R Markdown provides an unified authoring framework for data science, combining your code, its results, and your prose commentary. R Markdown documents are fully reproducible and support dozens of output formats, like PDFs, Word files, slideshows, and more.
R Markdown integrates a number of R packages and external tools. This means that help is, by-and-large, not available through `?`. Instead, as you work through this chapter, and use R Markdown in the future, keep these resources close to hand:
When you open an `.Rmd`, you get a notebook interface where code and output are interleaved. You can run each code chunk by clicking the Run icon (it looks like a play button at the top of the chunk), or by pressing Cmd/Ctrl + Shift + Enter. RStudio executes the code and displays the results inline with the code:
To produce a complete report containing all text, code, and results, click "Knit" or press Cmd/Ctrl + Shift + K. You can also do this programmatically with `rmarkdown::render("1-example.Rmd")`. This will display the report in the viewer pane, and create a self-contained HTML file that you can share with others.
When you __knit__ the document, R Markdown sends the .Rmd file to __knitr__, http://yihui.name/knitr/, which executes all of the code chunks and creates a new markdown (.md) document which includes the code and its output. The markdown file generated by knitr is then processed by __pandoc__, <http://pandoc.org/>, which is responsible for creating the finished file. The advantage of this two step workflow is that you can create a very wide range of output formats, as you'll learn about in [R markdown formats].
To get started with your own `.Rmd` file, select *File > New File > R Markdown...* in the menubar. RStudio will launch a wizard that you can use to pre-populate your file with useful content that reminds you how the key features of R Markdown work.
The following sections dive into the three components of an R Markdown document in more details: the markdown text, the code chunks, and the YAML header.
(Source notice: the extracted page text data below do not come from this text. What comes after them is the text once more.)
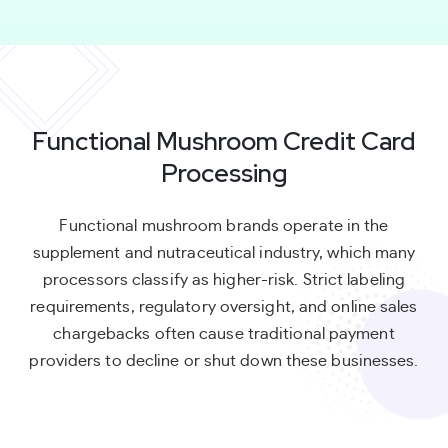
Functional Mushroom Credit Card
Processing
Functional mushroom brands operate in the
supplement and nutraceutical industry, which many
processors classify as higher-risk. Strict labeling
requirements, regulatory oversight, and online sales
chargebacks often cause traditional payment
providers to decline or shut down these businesses.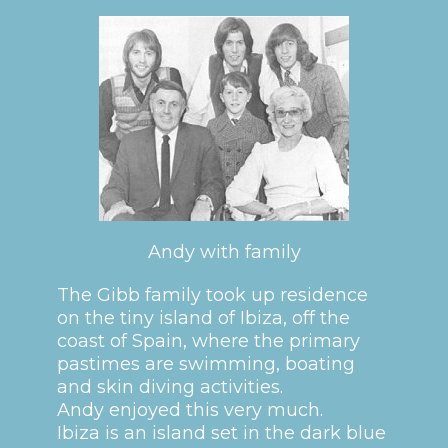
Andy with family
The Gibb family took up residence
on the tiny island of Ibiza, off the
coast of Spain, where the primary
pastimes are swimming, boating
and skin diving activities.
Andy enjoyed this very much.
Ibiza is an island set in the dark blue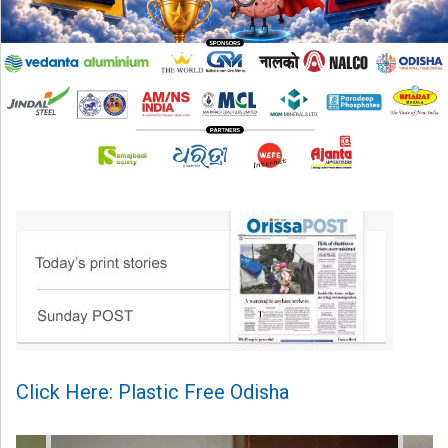
Click Here: Plastic Free Odisha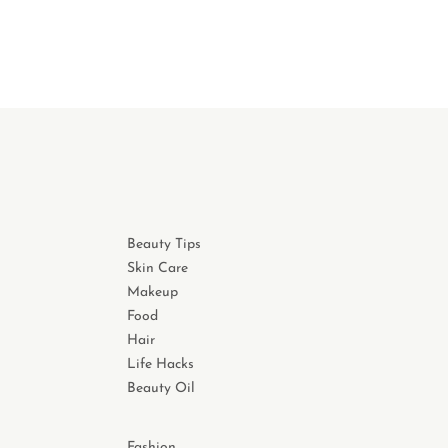
Beauty Tips
Skin Care
Makeup
Food
Hair
Life Hacks
Beauty Oil
Fashion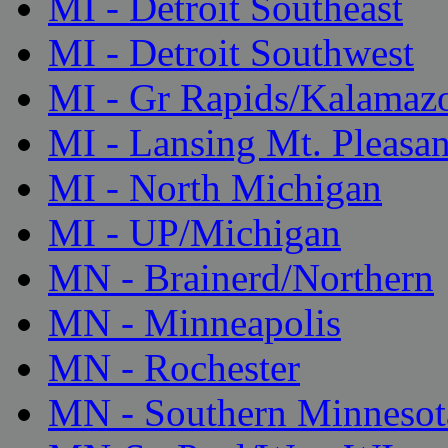
MI - Detroit Southeast
MI - Detroit Southwest
MI - Gr Rapids/Kalamaz
MI - Lansing Mt. Pleasan
MI - North Michigan
MI - UP/Michigan
MN - Brainerd/Northern
MN - Minneapolis
MN - Rochester
MN - Southern Minnesot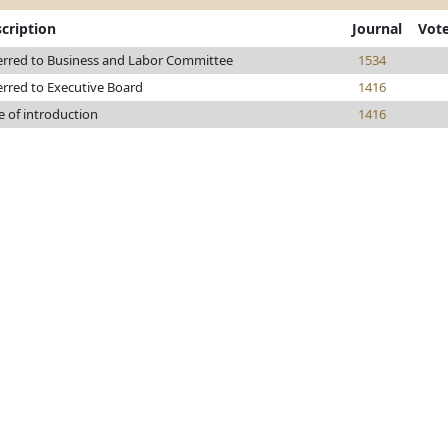
cription
Journal
Vot
erred to Business and Labor Committee
1534
erred to Executive Board
1416
e of introduction
1416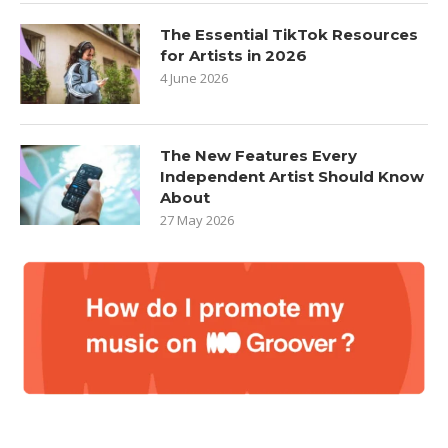
The Essential TikTok Resources
for Artists in 2026
4 June 2026
The New Features Every
Independent Artist Should Know
About
27 May 2026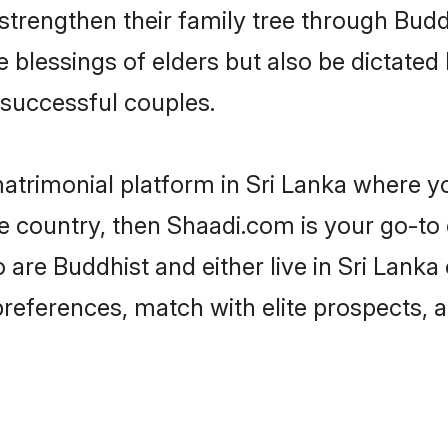
 strengthen their family tree through Bud
e blessings of elders but also be dictat
successful couples.
atrimonial platform in Sri Lanka where yo
 country, then Shaadi.com is your go-to 
 are Buddhist and either live in Sri Lanka
preferences, match with elite prospects,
Prose in `.Rmd` files is written in Markdown, a lightweight set of conventions for formatting plain text files. Markdown is designed to be easy to read and easy to write. It is also very easy to learn. The guide below shows how to use Pandoc's Markdown, a slightly extended version of Markdown that R Markdown understands.
The best way to learn these is simply to try them out. It will take a few days, but soon they will become second nature, and you won't need to think about them. If you forget, you can get to a handy reference sheet with *Help > Markdown Quick Reference*.
You can continue to run the code using the keyboard shortcut that by now (I hope!) you know and love: Cmd/Ctrl + Enter. However, chunks get a new keyboard shortcut: Cmd/Ctrl + Shift + Enter, which runs all the code in the chunk. Think of a chunk like a function. A chunk should be relatively self-contained, and focussed around a single task.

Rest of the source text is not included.